My interest in the Shakespeare authorship controversy was piqued by the movie "Anonymous" (2011). "Anonymous" provides an insight into the fervor which this debate has sparked, but it also serves as a caveat. "Anonymous" presents the most extreme theory (the "Prince Tudor" plot) as fact. Seeing it made me want to find an examination of the controversy which is thorough, painstaking, even-handed and cogent. James Shapiro's "Contested Will" rises to the task.
As a story in and of itself, the origins and profligation of the authorship debate are much more entertaining to read about than "Anonymous" was to watch. Many, many notables became involved over the years in this kerfuffle, including Mark Twain, Sigmund Freud, Henry James, Helen Keller, Ralph Waldo Emerson, Nathaniel Hawthorne... and in the 20th century, three Supreme Court judges who conducted a 'moot court' to hear the various arguments.
Shapiro, who is a professor at Columbia University, is well suited for the job of isolating the components of, and framing the nature of the debate as it unfolded. Shapiro has a clear, fair-minded sensibility and a genuine interest in understanding why the controversy took root, how it came to flourish, and the manner in which it speaks to proclivities which go far deeper than the mere regards of Shakespeare. In particular, he shines a light on the undeniably religious nature of the debate, and the modern skepticism which lends itself to not only disbelief, but the wish to wish to destroy and reinvent all orthodoxies.
Twain and Freud are fascinating cases of the seeming mania about Shakespeare, which appeared in both men in the late stages of their lives. Each man was convinced that no writer could fashion anything except what was derived from his own experience. Twain spent his last years in an estate called "Stormfield", surrounded by sycophants who referred to him as "the King". Passing strange, then, that a "King" should become fixated on destroying the paradigm of authorial royalty, Shakespeare. Twain referred to this form of beheading the father as "unhorsing" the Bard.

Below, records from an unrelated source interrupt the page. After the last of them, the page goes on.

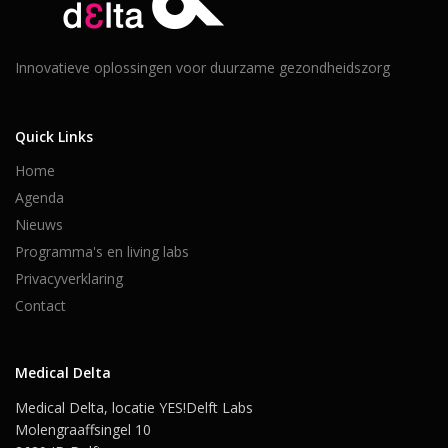
Innovatieve oplossingen voor duurzame gezondheidszorg
Quick Links
Home
Agenda
Nieuws
Programma's en living labs
Privacyverklaring
Contact
Medical Delta
Medical Delta, locatie YES!Delft Labs
Molengraaffsingel 10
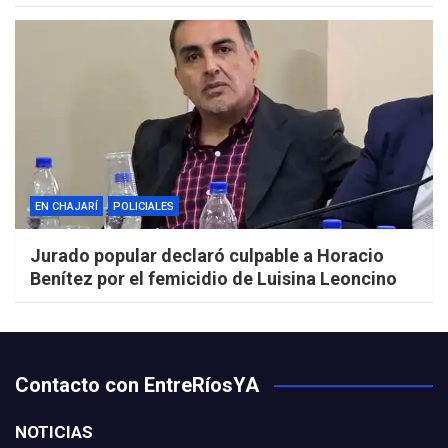
EN CHAJARÍ
POLICIALES
Jurado popular declaró culpable a Horacio
Benítez por el femicidio de Luisina Leoncino
Contacto con EntreRíosYA
NOTICIAS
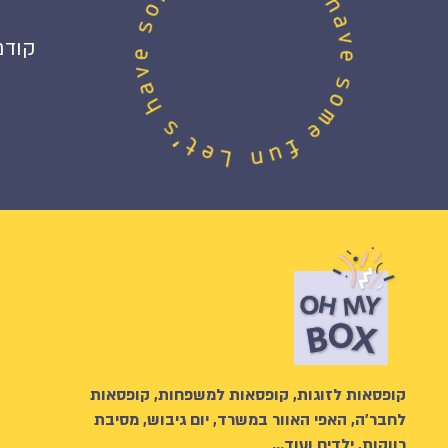
קודם
קופסאות לזוגות, קופסאות למשפחות, קופסאות
לחבר’ה, האפי האוור במשרד, יום גיבוש, מסיבת
רווקות, ילדים ועוד…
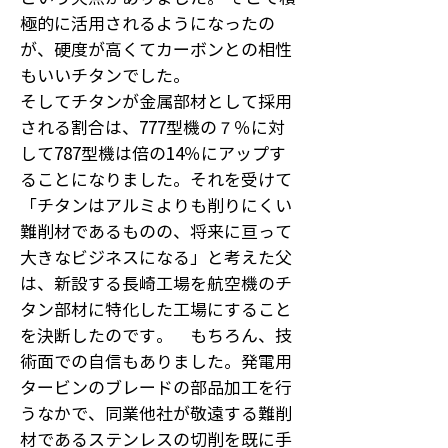
極的に活用されるようになったの
が、硬度が高くてカーボンとの相性
もいいチタンでした。
そしてチタンが金属部材として採用
される割合は、777型機の７％に対
して787型機は倍の14％にアップす
ることになりました。それを受けて
「チタンはアルミよりも削りにくい
難削材であるものの、将来に亘って
大きなビジネスになる」と考えた父
は、新設する長崎工場を航空機のチ
タン部材に特化した工場にすること
を決断したのです。 もちろん、技
術面での自信もありました。発電用
タービンのブレードの部品加工を行
うなかで、同業他社が敬遠する難削
材であるステンレスの切削を既に手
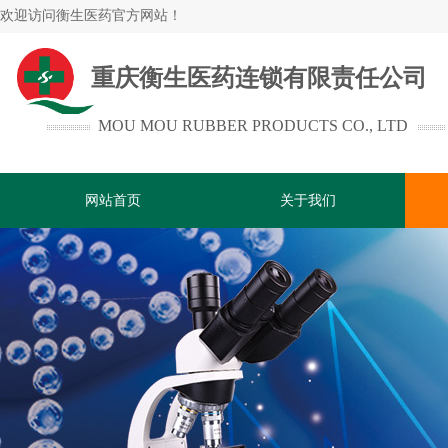
欢迎访问
衡生医药官方网站！
重庆衡生医药连锁有限责任公司
MOU MOU RUBBER PRODUCTS CO., LTD
网站首页
关于我们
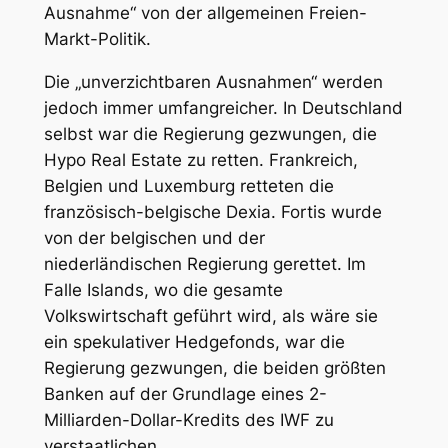
Ausnahme“ von der allgemeinen Freien-
Markt-Politik.
Die „unverzichtbaren Ausnahmen“ werden
jedoch immer umfangreicher. In Deutschland
selbst war die Regierung gezwungen, die
Hypo Real Estate zu retten. Frankreich,
Belgien und Luxemburg retteten die
französisch-belgische Dexia. Fortis wurde
von der belgischen und der
niederländischen Regierung gerettet. Im
Falle Islands, wo die gesamte
Volkswirtschaft geführt wird, als wäre sie
ein spekulativer Hedgefonds, war die
Regierung gezwungen, die beiden größten
Banken auf der Grundlage eines 2-
Milliarden-Dollar-Kredits des IWF zu
verstaatlichen.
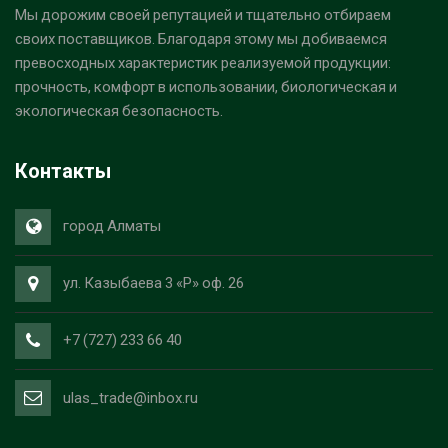
Мы дорожим своей репутацией и тщательно отбираем
своих поставщиков. Благодаря этому мы добиваемся
превосходных характеристик реализуемой продукции:
прочность, комфорт в использовании, биологическая и
экологическая безопасность.
Контакты
город Алматы
ул. Казыбаева 3 «Р» оф. 26
+7 (727) 233 66 40
ulas_trade@inbox.ru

There is no clear path towards unraveling the Shakespeare mystery. There are things known that reflect poorly on the man we have come to know as Shakespeare, but there are equally bothersome, troubling facts known about De Vere, the Earl of Oxford and other possible authorship candidates.
Perhaps in the end it is much better to become embroiled in the actual works of Shakespeare than in the authorship controversy, which it seems was hardly ever a profitable pursuit for those who undertook it in the past.